De la manada original quedaban unas dos terceras partes, o poco más. En un trecho largo e irregular que se extendía casi una milla, el suelo estaba sembrado de montículos oscuros. Andrews tenía las rodillas en carne viva de arrastrarse al lado de Miller, pues habían seguido avanzando en dirección sur conforme la manada se desplazaba hacia allí en su perpetuo girar. Le ardían los ojos de tanta humareda y los pulmones le dolían de respirarla; el ruido de los disparos le había dado dolor de cabeza; en la palma de una mano empezaban a salirle ampollas de sujetar los cañones calientes. Había pasado la última hora apretando los dientes para reprimir cualquier expresión de dolor.
 Pero, a medida que aumentaba el dolor en distintas partes de su cuerpo, su mente pareció distanciarse de él, sobrevolarlo de alguna forma, y fue capaz de verse a sí mismo, y a Miller, con mayor claridad que antes. Durante la última hora acabó viendo a Miller como una suerte de autómata, un mecanismo puesto en marcha por el discurrir de la manada; y la matanza de bisontes, no como un ansia de sangre, de pieles o de lo que pudieran reportar, y ni siquiera al final como una descarga de la furia que anidaba en el interior de Miller; acabó viendo la matanza como una fría y ciega respuesta a la vida en la que Miller se había metido de lleno. Se miraba a sí mismo, arrastrándose entumecido detrás de Miller por el lecho del valle, recogiendo las vainas vacías, tirando del barrilete, ocupándose del rifle, limpiándolo, pasándoselo a Miller cuando lo precisaba..., se miraba y no era capaz de reconocerse ni de entender qué hacía allí.
***
 A medida que los bisontes, siguiendo su instinto, se empeñaban en alejarse del valle, la matanza se hacía más intensa. De por sí reservado y parco en palabras, Miller se obsesionó cada vez más con la matanza; incluso por la noche, en el campamento, ya ni siquiera utilizaba la voz para expresar sus necesidades más primarias; pedía café señalando simplemente la cafetera, gruñía cuando alguien pronunciaba su nombre, impartía las instrucciones a base de escuetos gestos de manos y brazos, sacudiendo la cabeza o gruñendo por lo bajo. Iba a cazar con dos escopetas, y tantos eran los disparos que los cañones de ambas llegaban casi al punto de arder.
 Schneider y Andrews tenían que darse más prisa en despellejar los animales que Miller iba dejando tirados en el suelo; casi nunca terminaban la tarea antes de ponerse el sol, y en consecuencia cada mañana se levantaban antes del amanecer para bregar con el duro cuero de unos bisontes tiesos. Durante el día, mientras sudaban, cortaban y arrancaban en un esfuerzo desesperado por no rezagase, oían cómo el rifle de Miller quebraba el silencio de manera inexorable, insistente, monótona, hasta dejarlos desquiciados y con los nervios a flor de piel. Por la noche, cuando los dos volvían agotados hacia el resplandor rojizo que señalaba la posición del campamento en la oscuridad, encontraban a Miller junto al fuego, encorvado, el gesto ausente; salvo por la mirada, estaba tan quieto y desprovisto de vida como los bisontes a los que mataba. Incluso había dejado de limpiarse la pólvora que se le pegaba a la cara al disparar; ahora el polvillo negro parecía formar parte de su piel como si estuviera grabado en ella, una máscara que resaltaba el furibundo y penetrante brillo de sus ojos.

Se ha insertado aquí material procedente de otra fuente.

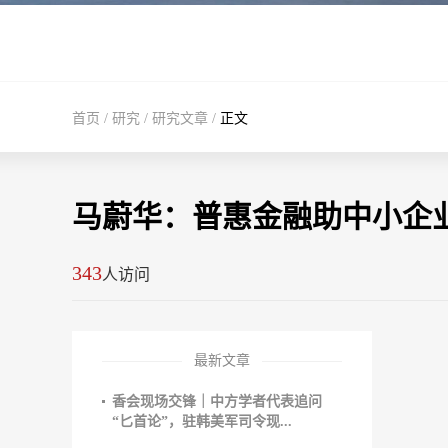
首页
/
研究
/
研究文章
/
正文
马蔚华：普惠金融助中小企
343
人访问
最新文章
香会现场交锋｜中方学者代表追问
“匕首论”，驻韩美军司令现...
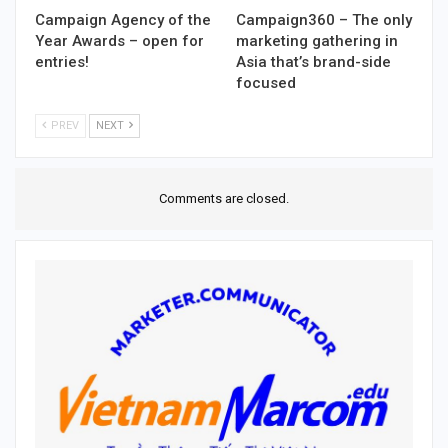
Campaign Agency of the
Campaign360 – The only
Year Awards – open for
marketing gathering in
entries!
Asia that’s brand-side
focused
PREV
NEXT
Comments are closed.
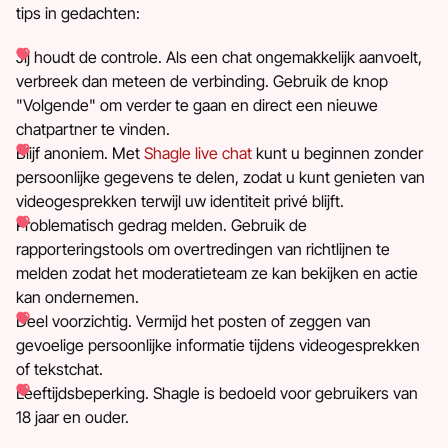
tips in gedachten:
Jij houdt de controle. Als een chat ongemakkelijk aanvoelt,
verbreek dan meteen de verbinding. Gebruik de knop
"Volgende" om verder te gaan en direct een nieuwe
chatpartner te vinden.
Blijf anoniem. Met
Shagle live chat
kunt u beginnen zonder
persoonlijke gegevens te delen, zodat u kunt genieten van
videogesprekken terwijl uw identiteit privé blijft.
Problematisch gedrag melden. Gebruik de
rapporteringstools om overtredingen van richtlijnen te
melden zodat het moderatieteam ze kan bekijken en actie
kan ondernemen.
Deel voorzichtig. Vermijd het posten of zeggen van
gevoelige persoonlijke informatie tijdens videogesprekken
of tekstchat.
Leeftijdsbeperking. Shagle is bedoeld voor gebruikers van
18 jaar en ouder.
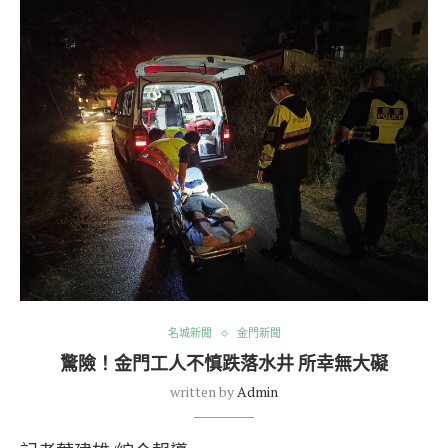
名城新聞
金門新聞
驚險！金門工人不慎跌落水井 所幸無大礙
written by
Admin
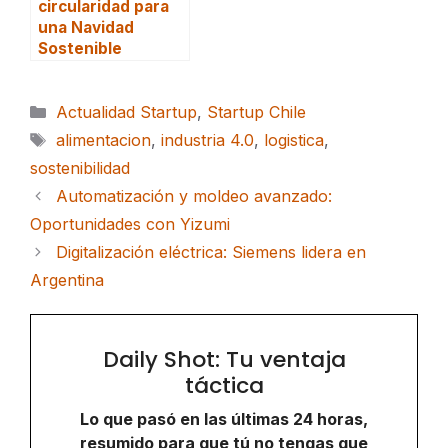
circularidad para
una Navidad
Sostenible
Categorías
Actualidad Startup
,
Startup Chile
Etiquetas
alimentacion
,
industria 4.0
,
logistica
,
sostenibilidad
Automatización y moldeo avanzado:
Oportunidades con Yizumi
Digitalización eléctrica: Siemens lidera en
Argentina
Daily Shot: Tu ventaja
táctica
Lo que pasó en las últimas 24 horas,
resumido para que tú no tengas que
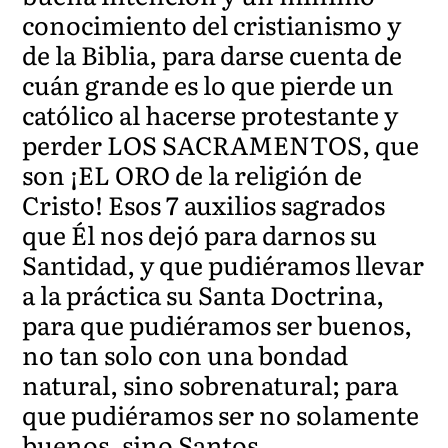
conocimiento del cristianismo y
de la Biblia, para darse cuenta de
cuán grande es lo que pierde un
católico al hacerse protestante y
perder LOS SACRAMENTOS, que
son ¡EL ORO de la religión de
Cristo! Esos 7 auxilios sagrados
que Él nos dejó para darnos su
Santidad, y que pudiéramos llevar
a la práctica su Santa Doctrina,
para que pudiéramos ser buenos,
no tan solo con una bondad
natural, sino sobrenatural; para
que pudiéramos ser no solamente
buenos, sino Santos.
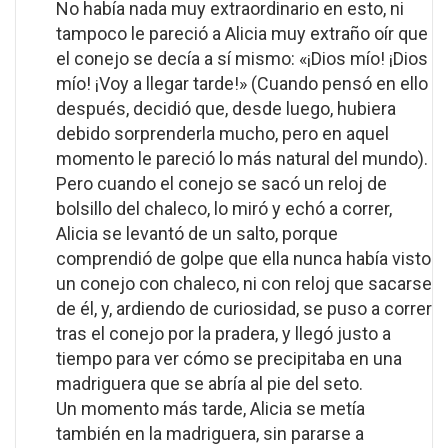
No había nada muy extraordinario en esto, ni
tampoco le pareció a Alicia muy extraño oír que
el conejo se decía a sí mismo: «¡Dios mío! ¡Dios
mío! ¡Voy a llegar tarde!» (Cuando pensó en ello
después, decidió que, desde luego, hubiera
debido sorprenderla mucho, pero en aquel
momento le pareció lo más natural del mundo).
Pero cuando el conejo se sacó un reloj de
bolsillo del chaleco, lo miró y echó a correr,
Alicia se levantó de un salto, porque
comprendió de golpe que ella nunca había visto
un conejo con chaleco, ni con reloj que sacarse
de él, y, ardiendo de curiosidad, se puso a correr
tras el conejo por la pradera, y llegó justo a
tiempo para ver cómo se precipitaba en una
madriguera que se abría al pie del seto.
Un momento más tarde, Alicia se metía
también en la madriguera, sin pararse a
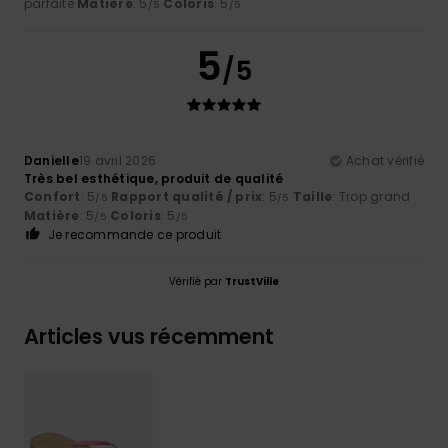
parfaite
Matière
: 5
Coloris
: 5
/5
/5
5
/5
Danielle
19 avril 2026
Achat vérifié
Très bel esthétique, produit de qualité
Confort
: 5
Rapport qualité / prix
: 5
Taille
: Trop grand
/5
/5
Matière
: 5
Coloris
: 5
/5
/5
Je recommande ce produit
Vérifié par
TrustVille
Articles vus récemment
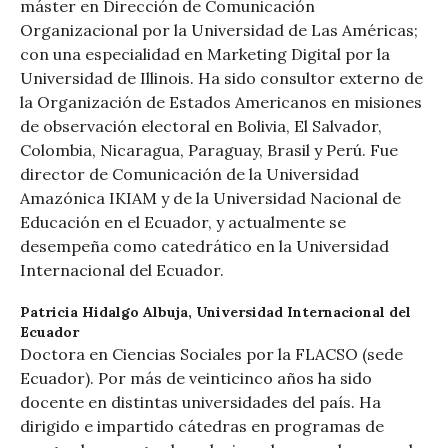
máster en Dirección de Comunicación
Organizacional por la Universidad de Las Américas;
con una especialidad en Marketing Digital por la
Universidad de Illinois. Ha sido consultor externo de
la Organización de Estados Americanos en misiones
de observación electoral en Bolivia, El Salvador,
Colombia, Nicaragua, Paraguay, Brasil y Perú. Fue
director de Comunicación de la Universidad
Amazónica IKIAM y de la Universidad Nacional de
Educación en el Ecuador, y actualmente se
desempeña como catedrático en la Universidad
Internacional del Ecuador.
Patricia Hidalgo Albuja,
Universidad Internacional del
Ecuador
Doctora en Ciencias Sociales por la FLACSO (sede
Ecuador). Por más de veinticinco años ha sido
docente en distintas universidades del país. Ha
dirigido e impartido cátedras en programas de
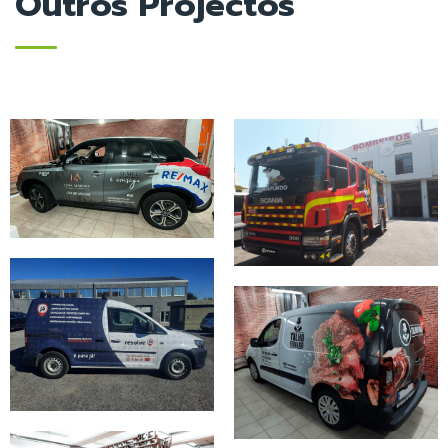
Outros Projectos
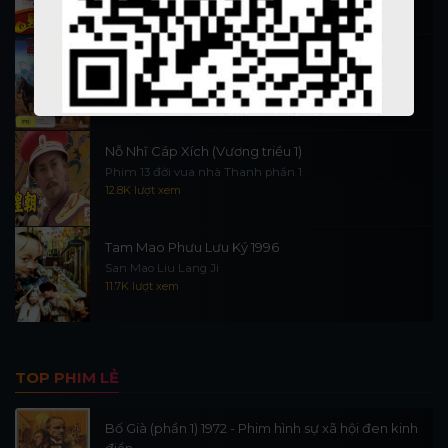
Hiệp Sĩ Vượt Thời Gian 1999 (trọn bộ)
Hiệp Sĩ Vượt Thời Gian 1999
16.3K lượt xem
Nỗ Nhĩ Cáp Xích (Vương triều 1)
Phim 13 đời vua nhà Thanh phần 1
12.8K lượt xem
Tam Mao Phưu Lưu Ký 1996
San Mao Liu Lang Ji
11.7K lượt xem
TOP PHIM LẺ
Bố Già (phần 1) 1972 - Phim hình sự xã hội đen kinh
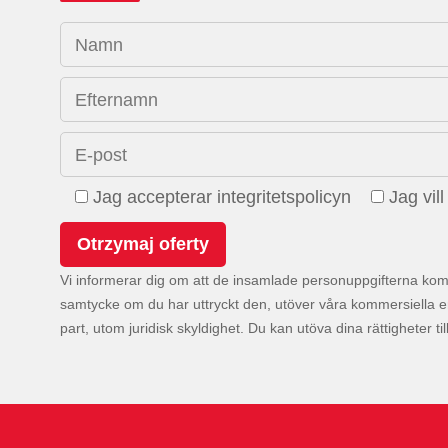
Namn
Efternamn
E-post
Jag accepterar integritetspolicyn
Jag vil
Vi informerar dig om att de insamlade personuppgifterna kom
samtycke om du har uttryckt den, utöver våra kommersiella e
part, utom juridisk skyldighet. Du kan utöva dina rättigheter ti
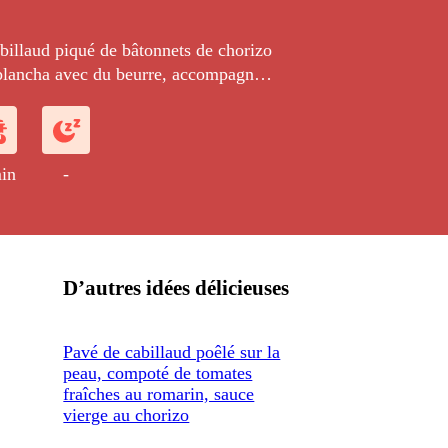
billaud piqué de bâtonnets de chorizo
a plancha avec du beurre, accompagné
ts cuits dans un bouillon de vin
in
-
D’autres idées délicieuses
Pavé de cabillaud poêlé sur la
peau, compoté de tomates
fraîches au romarin, sauce
vierge au chorizo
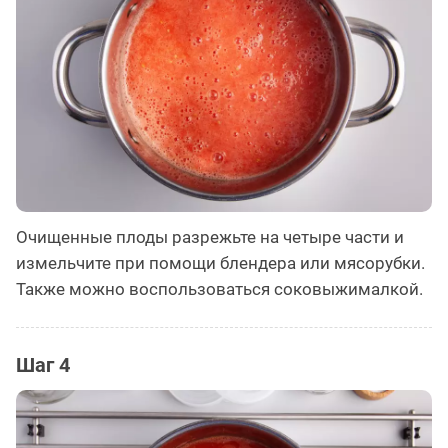
Очищенные плоды разрежьте на четыре части и
измельчите при помощи блендера или мясорубки.
Также можно воспользоваться соковыжималкой.
Шаг 4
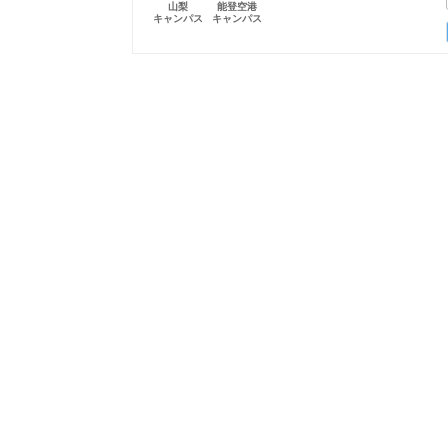
山梨
能登空港
キャンパス
キャンパス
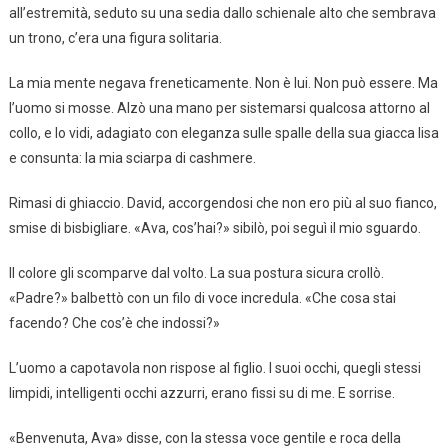
all’estremità, seduto su una sedia dallo schienale alto che sembrava
un trono, c’era una figura solitaria.
La mia mente negava freneticamente. Non è lui. Non può essere. Ma
l’uomo si mosse. Alzò una mano per sistemarsi qualcosa attorno al
collo, e lo vidi, adagiato con eleganza sulle spalle della sua giacca lisa
e consunta: la mia sciarpa di cashmere.
Rimasi di ghiaccio. David, accorgendosi che non ero più al suo fianco,
smise di bisbigliare. «Ava, cos’hai?» sibilò, poi seguì il mio sguardo.
Il colore gli scomparve dal volto. La sua postura sicura crollò.
«Padre?» balbettò con un filo di voce incredula. «Che cosa stai
facendo? Che cos’è che indossi?»
L’uomo a capotavola non rispose al figlio. I suoi occhi, quegli stessi
limpidi, intelligenti occhi azzurri, erano fissi su di me. E sorrise.
«Benvenuta, Ava» disse, con la stessa voce gentile e roca della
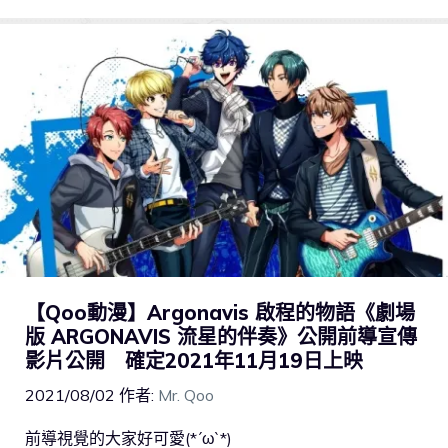
【Qoo動漫】Argonavis 啟程的物語《劇場
版 ARGONAVIS 流星的伴奏》公開前導宣傳
影片公開 確定2021年11月19日上映
2021/08/02
作者:
Mr. Qoo
前導視覺的大家好可愛(*´ω`*)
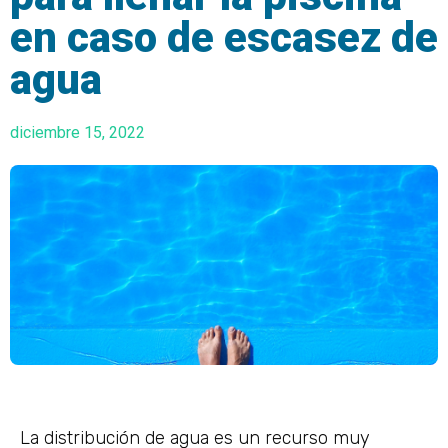
en caso de escasez de
agua
diciembre 15, 2022
La distribución de agua es un recurso muy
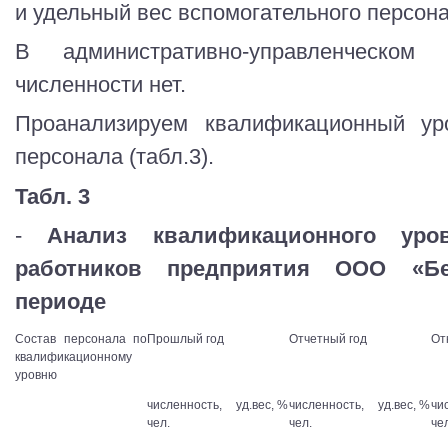
и удельный вес вспомогательного персон
В административно-управленческом
численности нет.
Проанализируем квалификационный уро
персонала (табл.3).
Табл. 3
-
Анализ квалификационного уров
работников предприятия ООО «Бе
периоде
Состав персонала по
Прошлый год
Отчетный год
От
квалификационному
уровню
численность,
уд.вес, %
численность,
уд.вес, %
чи
чел.
чел.
че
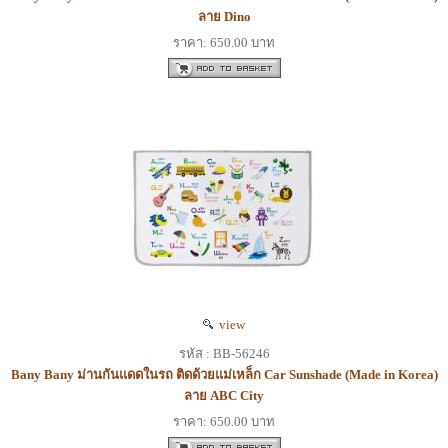
ลาย Dino
ราคา: 650.00 บาท
view
รหัส : BB-56246
Bany Bany ม่านกันแดดในรถ ติดด้วยแม่เหล็ก Car Sunshade (Made in Korea)
ลาย ABC City
ราคา: 650.00 บาท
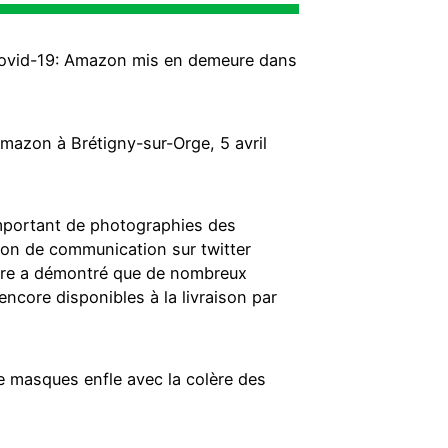
e Covid-19: Amazon mis en demeure dans
azon à Brétigny-sur-Orge, 5 avril
 important de photographies des
ation de communication sur twitter
rre a démontré que de nombreux
 encore disponibles à la livraison par
de masques enfle avec la colère des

 Will Andrews, Miller, el huraño desollador Fred Schneider y el borrachuzo Charley Hoge, con los que el joven ha emprendido la búsqueda de un valle secreto poblado de manadas de bisontes, son los protagonistas de esta novela junto a McDonald y la prostituta Francine; todos retratados finamente por el autor, que recoge de manera pausada la evolución de sus emociones y de su percepción de la realidad. Además de ellos, asoman otros secundarios, a modo casi de extras de una película, que aparecen y desaparecen de las páginas en un suspiro.

En dos ocasiones se cruzaron con pequeñas partidas que llevaban su misma dirección. Una de ellas la formaba un hombre, su esposa y tres niños. Sucios de polvo, la cara chupada y la expresión hosca por el cansancio, la mujer y los niños iban acurrucados en un pequeño carro tirado por cuatro mulos y no dijeron nada; el hombre, ansioso por hablar y atragantándose casi de tantas ganas como tenía, les dijo que venían de Ohio, que habían perdido allí su granja y que se dirigía a California, donde un hermano suyo tenía un pequeño negocio; habían iniciado el viaje con una pequeña caravana, pero uno de sus mulos cojeaba y ahora el grupo principal le llevaba ya dos semanas de ventaja, y no tenía esperanzas de alcanzarlos. Miller examinó el mulo que renqueaba y aconsejó al hombre desviarse hacia Fort Wallace, donde podría dejar descansar al tiro y esperar a que pasase otra caravana. El hombre estaba indeciso y Miller, cortante, le dijo que el mulo no llegaría mucho más allá de Fort Wallace y que seguir camino él solo era una estupidez. El hombre negó con la cabeza, tozudo. Miller no insistió; tras hacer una seña a Andrews y Schneider, el grupo dio un pequeño rodeo y siguió su camino dejando atrás al hombre, la mujer y los niños. Al anochecer divisaron el polvo que levantaba el carromato, muy lejos a sus espaldas. Miller meneó la cabeza.
 –No lo conseguirán. Ese mulo no aguantará ni dos días. –Escupió al suelo–. Deberían haberse desviado por donde les he dicho.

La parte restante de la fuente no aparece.